Second attempt, after testing the water last year. This is how it went :

Mile 1 : Almost decapitated by the mile marker. Three of us were running side by side when a gust of wind dislodged the plastic marker and it proceeded blow across the road and swipe us, narrowly flying overhead. I thought 'is this a sign of things to come', excuse the pun..

Miles 2-3 : Headed towards Pen y Pass.

Miles 4-5 : Looked up at a peleton of good runners up ahead, including our own Dave Powell. I had lost touch but was keeping it sensible & felt pretty good.

Miles 6-7 : The descent. Andrew Poole stole a technique from Dyl Lewis which I then stole from him. Head forward, long strides and away you go. It worked and Dave's zoomed back into view, albeit still up the road.

Miles 8-12 : Preparing to start the assault. The long gradual descent in Beddgelert is where you settle in to a pace and hope you still feel good. I did, but though I was probably going slower than last year, holding back a tad.

Halfway at Beddgelert

Half Way : 1 hour 29, same as last year. Hit the hill out of Beddgelert and my group all left me on the climb. Thanks guys....

Miles 14-16 : Feeling fresh, too fresh. Almost started racing an old boy who past me. Luckily I didn't as I started feeling the heavy legs just a mile or so later!

Miles 17-18 : Passing people, people passing me, hard to work out the state of play! Caught a glimpse of 1st lady up ahead, it's as close as I got!

Miles 19-22 : Slower miles than last year, where I got caught up in the ladies battle. Kept a bit in the tank for the climb this time.

Miles 23-24 : The climb, oh and what a climb. Aim of the summer training had been to work on hills so I could run up this pig. It worked as I settled on a steady trot. Got passed by second lady like I was standing still. Passed a few walkers myself. Cramped at top of climb, but breathing was leisurely compared to last year.

Miles 25-26 : Took me 10 mins to do a mile downhill last year.

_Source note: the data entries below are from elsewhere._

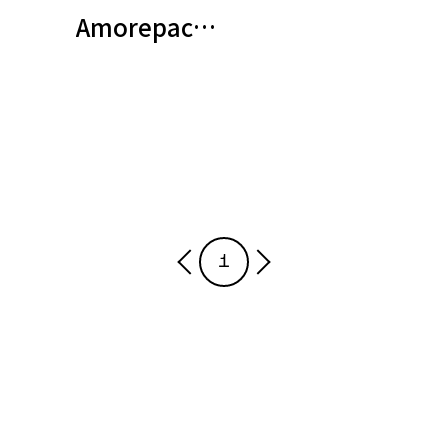
Amorepacific Partakes in Global 
1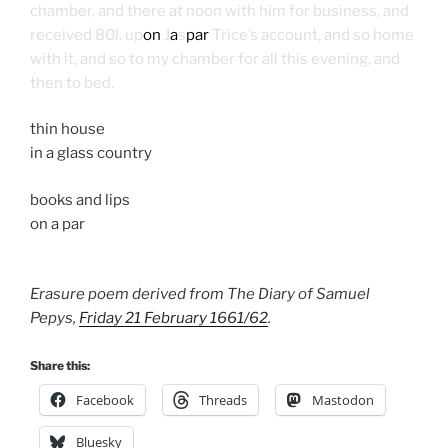
chamber, and there at noon with him for business, and
received 80l. up
on
J
a
s
par
Trice’s account, and so home
with it, and so to my chamber for all this evening, and
then to bed.
thin house
in a glass country
books and lips
on a par
Erasure poem derived from The Diary of Samuel
Pepys,
Friday 21 February 1661/62
.
Share this:
Facebook
Threads
Mastodon
Bluesky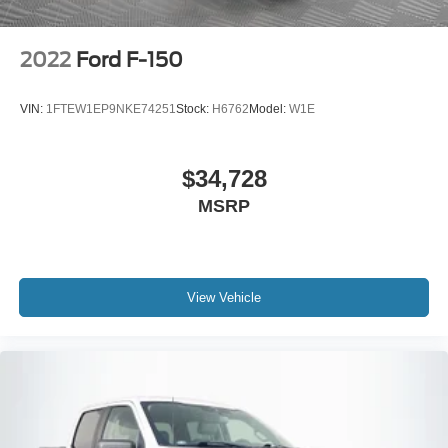
2022
Ford F-150
VIN:
1FTEW1EP9NKE74251
Stock:
H6762
Model:
W1E
$34,728
MSRP
View Vehicle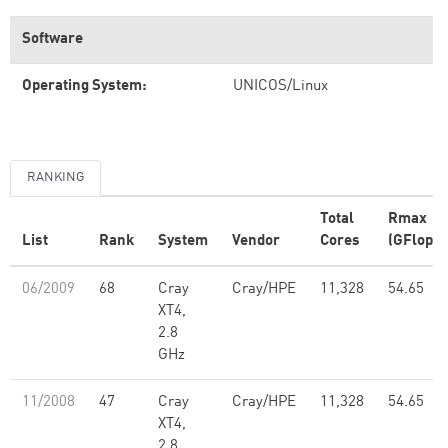
Software
Operating System:
UNICOS/Linux
RANKING
Total
Rmax
List
Rank
System
Vendor
Cores
(GFlop/s
06/2009
68
Cray
Cray/HPE
11,328
54.65
XT4,
2.8
GHz
11/2008
47
Cray
Cray/HPE
11,328
54.65
XT4,
2.8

Ran down this time but was passed by 6, taking me out of the top 60. Far too steep for the likes of me!

Mile 26.1 : Llanberis High St, good legs and a calculated effort resulting in a PB by 10 mins for 3.13!

Great event which will have to remain in the diary year on year me thinks!

Scarily close splits!!

Monday, 20 October 2014

Twin Peaks 2014

After a fairly long childcare-led sabbatical from racing, I finally got a chance to don the blue vest at the local 'Aberystwyth Twin Peaks' race, a tough mixed terrain Welsh classic.

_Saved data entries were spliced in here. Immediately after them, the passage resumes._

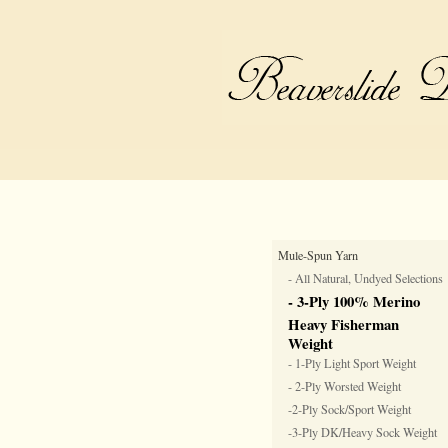
Mule-Spun Yarn
- All Natural, Undyed Selections
- 3-Ply 100% Merino
Heavy Fisherman
Weight
- 1-Ply Light Sport Weight
- 2-Ply Worsted Weight
-2-Ply Sock/Sport Weight
-3-Ply DK/Heavy Sock Weight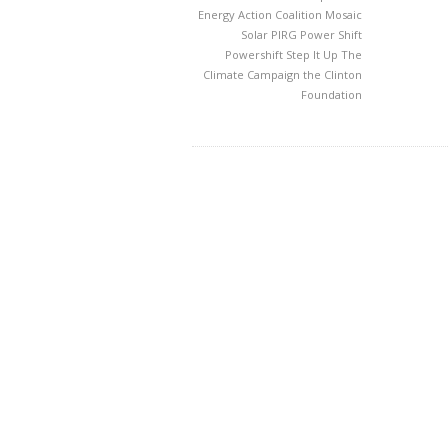
Energy Action Coalition
Mosaic
Solar
PIRG
Power Shift
Powershift
Step It Up
The
Climate Campaign
the Clinton
Foundation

The event had been organised by my running mate Ian Evans, his first stab at race organising and despite being nervous beforehand, he put on a great show, one of the best Twin Peaks yet, ably assisted by freak mid-summer like conditions in early October. The local surge in people taking up running also showed, with lots of new faces meaning a record entry for the race and in addition, all the family and friends that come with them, to create a great atmosphere on the promenade.

Race start
My previous outings in 2014 had been the Teifi 10, Island Race (HM), Tregaron Duathlon & Castles Relay (12m), all in the first half of the year, but the trusty Parkrun and a good summer of training meant that fitness was good and it would just be a case of finding out whether the form was there on the day.

It was also my first year since 2010 without a Spring marathon. Whether this was a good thing or not remained to be seen.

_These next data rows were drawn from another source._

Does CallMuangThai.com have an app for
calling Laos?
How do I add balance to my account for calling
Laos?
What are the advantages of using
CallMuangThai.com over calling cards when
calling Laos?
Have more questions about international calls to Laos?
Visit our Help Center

A reccy was carried out the previous week with first timer, nephew Llyr. I'd worked out some mile splits which always sets my mind at rest (to know the course like the back of my hand). One less thing to worry about on the day.

Looking back through some previous Twin Peaks races via my Garmin data (I love this kind of retrospective analysis), I realised that my hill work had been ok in the past but my downhill and maybe even the pace on the flats needed some work.

This meant the plan was to start at full gas for once, minus maybe a couple of percent, and slacken off on 'Dogshit alley' in readiness for the first slog of the day, Pendinas Hill.

My plan kind of worked. I wanted a fast first mile but it seemed that the quality field all had fresh legs on the day and we set off at a seemingly brisk but sensible pace, only for the mile one split to read 5.39, way faster than even my 5km pace. This felt very comfortable at the time and so I decide to go for it and try & stay at the back of the lead group.

Mile 2, which ended just at the foot of Pendinas was another cracker at 6 minutes, and I'd even lost a couple of places which didn't alarm me too much. I was almost one minute up on my schedule after two miles, something had to give.....

Pendinas starts steep, levels out and then kicks again towards the summit. The first kick saw me hold back and run with my group, which by this point had thinned out, with the leaders making their way ahead of us. I began to overtake runners on the less steep middle section and was running 9th as we headed for the top.

The last kick was a brute and the guy in front started to walk. Psychologically, this wasn't good for me. I was in pain and saw this as a great chance to copy him, and to try and stop the burn. I did, and never really recovered.

I'd gone over the red line, and plummeting down the descent, I was out of control, lucky not to turn an ankle or slip on my back as I just didn't have the core strength to keep myself stable. Not to worry, I just thought of how fast Richard Anthony would be snowballing down behind me, and managed to keep a good pace going through the off-camber footpath whilst being chased by a couple of runners I'd past on the ascent.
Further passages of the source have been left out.